Given records -
--
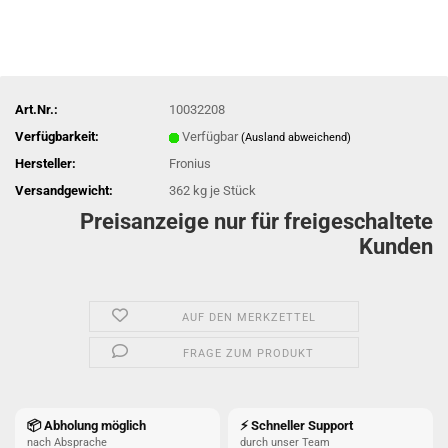
Art.Nr.:
10032208
Verfügbarkeit:
Verfügbar
(Ausland abweichend)
Hersteller:
Fronius
Versandgewicht:
362
kg je Stück
Preisanzeige nur für freigeschaltete
Kunden
AUF DEN MERKZETTEL
FRAGE ZUM PRODUKT
📦 Abholung möglich
⚡ Schneller Support
nach Absprache
durch unser Team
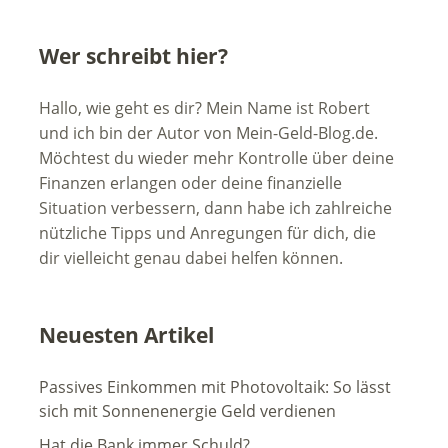
Wer schreibt hier?
Hallo, wie geht es dir? Mein Name ist Robert
und ich bin der Autor von Mein-Geld-Blog.de.
Möchtest du wieder mehr Kontrolle über deine
Finanzen erlangen oder deine finanzielle
Situation verbessern, dann habe ich zahlreiche
nützliche Tipps und Anregungen für dich, die
dir vielleicht genau dabei helfen können.
Neuesten Artikel
Passives Einkommen mit Photovoltaik: So lässt
sich mit Sonnenenergie Geld verdienen
Hat die Bank immer Schuld?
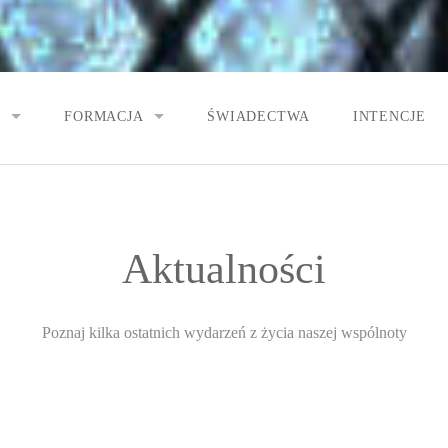
E
FORMACJA
ŚWIADECTWA
INTENCJE
BIOGRAFIA O. PIO
STANIA WSPÓLNOTY
KIEROWNICTWO DUCHOWE
Aktualności
WSPÓLNOTY
LECTIO DIVINA
Y
LEKTURA DUCHOWA
Poznaj kilka ostatnich wydarzeń z życia naszej wspólnoty
Y
SAKRAMENT POKUTY
MODLITWY
WIDEOTEKA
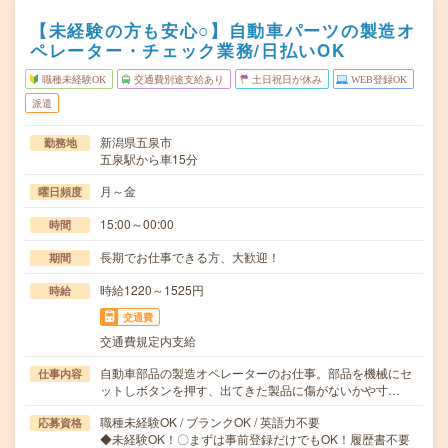
【未経験の方も安心○】自動車パーツの製造オ
ペレーター・チェック業務/日払いOK
職種未経験OK
交通費別途支給あり
土日祝日が休み
WEB登録OK
派遣
新潟県五泉市
勤務地
五泉駅から車15分
月～金
曜日頻度
15:00～00:00
時間
長期でお仕事できる方、大歓迎！
期間
時給1220～1525円
時給
交通費
交通費規定内支給
自動車部品の製造オペレーターのお仕事。部品を機械にセ
仕事内容
ットしボタンを押す、出てきた製品に傷がないかや寸…
職種未経験OK / ブランクOK / 英語力不要
応募資格
◆未経験OK！〇まずは事前登録だけでもOK！履歴書不要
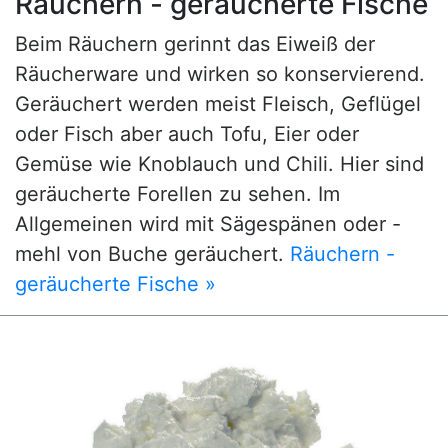
Räuchern - geräucherte Fische
Beim Räuchern gerinnt das Eiweiß der
Räucherware und wirken so konservierend.
Geräuchert werden meist Fleisch, Geflügel
oder Fisch aber auch Tofu, Eier oder
Gemüse wie Knoblauch und Chili. Hier sind
geräucherte Forellen zu sehen. Im
Allgemeinen wird mit Sägespänen oder -
mehl von Buche geräuchert.
Räuchern -
geräucherte Fische »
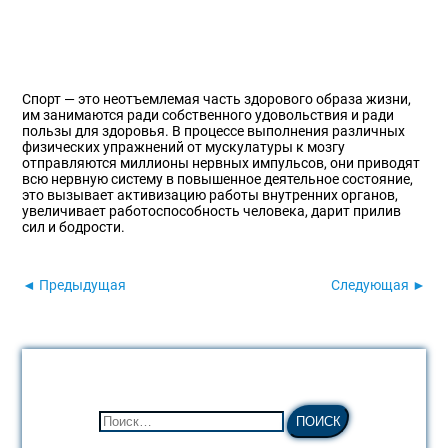
Спорт — это неотъемлемая часть здорового образа жизни,
им занимаются ради собственного удовольствия и ради
пользы для здоровья. В процессе выполнения различных
физических упражнений от мускулатуры к мозгу
отправляются миллионы нервных импульсов, они приводят
всю нервную систему в повышенное деятельное состояние,
это вызывает активизацию работы внутренних органов,
увеличивает работоспособность человека, дарит прилив
сил и бодрости.
◄ Предыдущая
Следующая ►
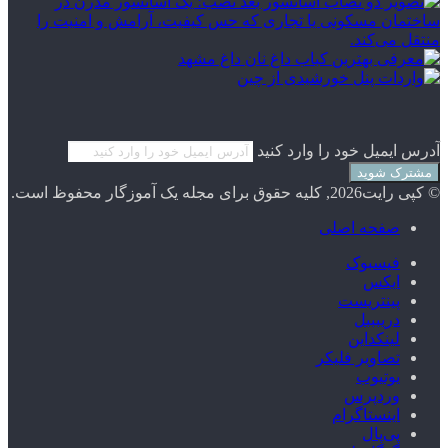
آدرس ایمیل خود را وارد کنید
© کپی رایت2026, کلیه حقوق برای مجله یک آموزگار محفوظ است.
صفحه اصلی
فیسبوک
ایکس
پینتریست
دریبببل
لینکداین
تصاویر فلیکر
یوتیوب
وردپرس
اینستاگرام
پی‌پال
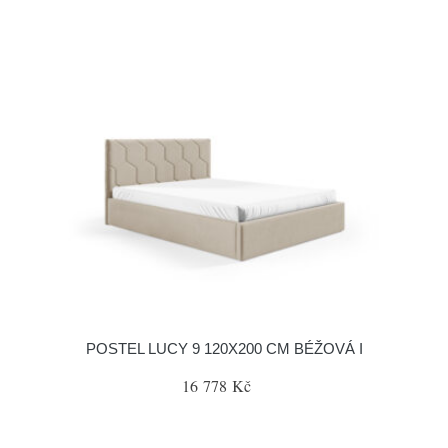
POSTEL LUCY 9 120X200 CM BÉŽOVÁ I
16 778 Kč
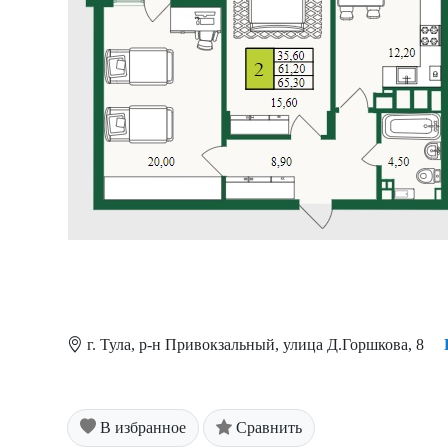
г. Тула, р-н Привокзальный, улица Д.Горшкова, 8
В избранное
Сравнить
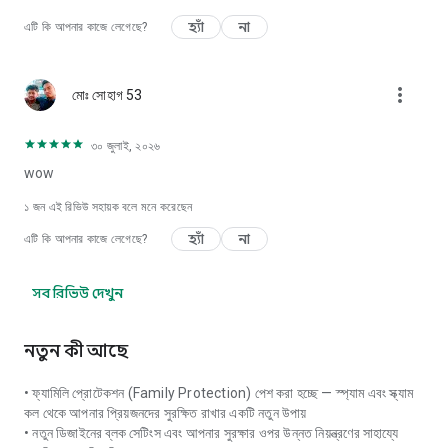
হ্যাঁ
না
এটি কি আপনার কাজে লেগেছে?
more_vert
মোঃ সোহাগ 53
৩০ জুলাই, ২০২৬
wow
১ জন এই রিভিউ সহায়ক বলে মনে করেছেন
হ্যাঁ
না
এটি কি আপনার কাজে লেগেছে?
সব রিভিউ দেখুন
নতুন কী আছে
• ফ্যামিলি প্রোটেকশন (Family Protection) পেশ করা হচ্ছে — স্প্যাম এবং স্ক্যাম
কল থেকে আপনার প্রিয়জনদের সুরক্ষিত রাখার একটি নতুন উপায়
• নতুন ডিজাইনের ব্লক সেটিংস এবং আপনার সুরক্ষার ওপর উন্নত নিয়ন্ত্রণের সাহায্যে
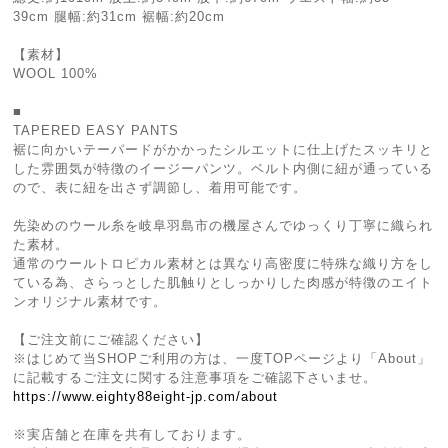
39cm 腿幅:約31cm 裾幅:約20cm
【素材】
WOOL 100%
■
TAPERED EASY PANTS
裾に向かいテーパードがかかったシルエットに仕上げたスッキリと
した雰囲気が特徴のイージーパンツ。ベルト内側に紐が通っている
ので、表に紐を出さず調節し、着用可能です。
先染めのウール糸を岐阜羽島市の機屋さんでゆっくり丁寧に織られ
た素材。
通常のウールトロピカル素材とは異なり高密度に特殊な織り方をし
ている為、さらっとした肌触りとしっかりした肉感が特徴のエイト
ンオリジナル素材です。
【ご注文前にご確認ください】
※はじめて当SHOPご利用の方は、一度TOPページより「About」
に記載するご注文に関する注意事項をご確認下さいませ。
https://www.eighty88eight-jp.com/about
※実店舗と在庫を共有しております。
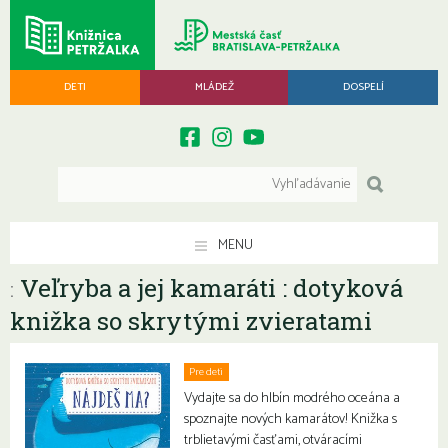
DETI
MLÁDEŽ
DOSPELÍ
MENU
Veľryba a jej kamaráti : dotyková
:
knižka so skrytými zvieratami
Pre deti
Vydajte sa do hlbín modrého oceána a
spoznajte nových kamarátov! Knižka s
trblietavými časťami, otváracími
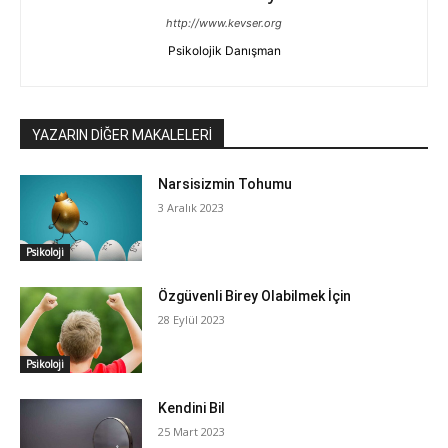
http://www.kevser.org
Psikolojik Danışman
YAZARIN DİĞER MAKALELERİ
Narsisizmin Tohumu
3 Aralık 2023
Psikoloji
Özgüvenli Birey Olabilmek İçin
28 Eylül 2023
Psikoloji
Kendini Bil
25 Mart 2023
--
Try it -
Leaving out only the pictures, return the material above unchanged.

Result -
Art.Nr.:
10032208
Verfügbarkeit:
Verfügbar
(Ausland abweichend)
Hersteller:
Fronius
Versandgewicht:
362
kg je Stück
Preisanzeige nur für freigeschaltete
Kunden
AUF DEN MERKZETTEL
FRAGE ZUM PRODUKT
📦 Abholung möglich
⚡ Schneller Support
nach Absprache
durch unser Team
Wer schreibt hier?
Hallo, wie geht es dir? Mein Name ist Robert
und ich bin der Autor von Mein-Geld-Blog.de.
Möchtest du wieder mehr Kontrolle über deine
Finanzen erlangen oder deine finanzielle
Situation verbessern, dann habe ich zahlreiche
nützliche Tipps und Anregungen für dich, die
dir vielleicht genau dabei helfen können.
Neuesten Artikel
Passives Einkommen mit Photovoltaik: So lässt
sich mit Sonnenenergie Geld verdienen
Hat die Bank immer Schuld?
E
FORMACJA
ŚWIADECTWA
INTENCJE
BIOGRAFIA O. PIO
STANIA WSPÓLNOTY
KIEROWNICTWO DUCHOWE
Aktualności
WSPÓLNOTY
LECTIO DIVINA
Y
LEKTURA DUCHOWA
Poznaj kilka ostatnich wydarzeń z życia naszej wspólnoty
Y
SAKRAMENT POKUTY
MODLITWY
WIDEOTEKA
【未経験の方も安心○】自動車パーツの製造オ
ペレーター・チェック業務/日払いOK
職種未経験OK
交通費別途支給あり
土日祝日が休み
WEB登録OK
派遣
新潟県五泉市
勤務地
五泉駅から車15分
月～金
曜日頻度
15:00～00:00
時間
長期でお仕事できる方、大歓迎！
期間
時給1220～1525円
時給
交通費
交通費規定内支給
自動車部品の製造オペレーターのお仕事。部品を機械にセ
仕事内容
ットしボタンを押す、出てきた製品に傷がないかや寸…
職種未経験OK / ブランクOK / 英語力不要
応募資格
◆未経験OK！〇まずは事前登録だけでもOK！履歴書不要
Räuchern - geräucherte Fische
Beim Räuchern gerinnt das Eiweiß der
Räucherware und wirken so konservierend.
Geräuchert werden meist Fleisch, Geflügel
oder Fisch aber auch Tofu, Eier oder
Gemüse wie Knoblauch und Chili. Hier sind
geräucherte Forellen zu sehen. Im
Allgemeinen wird mit Sägespänen oder -
mehl von Buche geräuchert.
Räuchern -
geräucherte Fische »
Спорт — это неотъемлемая часть здорового образа жизни,
им занимаются ради собственного удовольствия и ради
пользы для здоровья. В процессе выполнения различных
физических упражнений от мускулатуры к мозгу
отправляются миллионы нервных импульсов, они приводят
всю нервную систему в повышенное деятельное состояние,
это вызывает активизацию работы внутренних органов,
увеличивает работоспособность человека, дарит прилив
сил и бодрости.
◄ Предыдущая
Следующая ►
آدرس ایمیل خود را وارد کنید
© کپی رایت2026, کلیه حقوق برای مجله یک آموزگار محفوظ است.
صفحه اصلی
فیسبوک
ایکس
پینتریست
دریبببل
لینکداین
تصاویر فلیکر
یوتیوب
وردپرس
اینستاگرام
پی‌پال
POSTEL LUCY 9 120X200 CM BÉŽOVÁ I
16 778 Kč
г. Тула, р-н Привокзальный, улица Д.Горшкова, 8
В избранное
Сравнить
হ্যাঁ
না
এটি কি আপনার কাজে লেগেছে?
more_vert
মোঃ সোহাগ 53
৩০ জুলাই, ২০২৬
wow
১ জন এই রিভিউ সহায়ক বলে মনে করেছেন
হ্যাঁ
না
এটি কি আপনার কাজে লেগেছে?
সব রিভিউ দেখুন
নতুন কী আছে
• ফ্যামিলি প্রোটেকশন (Family Protection) পেশ করা হচ্ছে — স্প্যাম এবং স্ক্যাম
কল থেকে আপনার প্রিয়জনদের সুরক্ষিত রাখার একটি নতুন উপায়
• নতুন ডিজাইনের ব্লক সেটিংস এবং আপনার সুরক্ষার ওপর উন্নত নিয়ন্ত্রণের সাহায্যে
39cm 腿幅:約31cm 裾幅:約20cm
【素材】
WOOL 100%
■
TAPERED EASY PANTS
裾に向かいテーパードがかかったシルエットに仕上げたスッキリと
した雰囲気が特徴のイージーパンツ。ベルト内側に紐が通っている
ので、表に紐を出さず調節し、着用可能です。
先染めのウール糸を岐阜羽島市の機屋さんでゆっくり丁寧に織られ
た素材。
通常のウールトロピカル素材とは異なり高密度に特殊な織り方をし
ている為、さらっとした肌触りとしっかりした肉感が特徴のエイト
ンオリジナル素材です。
【ご注文前にご確認ください】
※はじめて当SHOPご利用の方は、一度TOPページより「About」
に記載するご注文に関する注意事項をご確認下さいませ。
https://www.eighty88eight-jp.com/about
※実店舗と在庫を共有しております。
DETI
MLÁDEŽ
DOSPELÍ
MENU
Veľryba a jej kamaráti : dotyková
:
knižka so skrytými zvieratami
Pre deti
Vydajte sa do hlbín modrého oceána a
spoznajte nových kamarátov! Knižka s
trblietavými časťami, otváracími
http://www.kevser.org
Psikolojik Danışman
YAZARIN DİĞER MAKALELERİ
Narsisizmin Tohumu
3 Aralık 2023
Psikoloji
Özgüvenli Birey Olabilmek İçin
28 Eylül 2023
Psikoloji
Kendini Bil
25 Mart 2023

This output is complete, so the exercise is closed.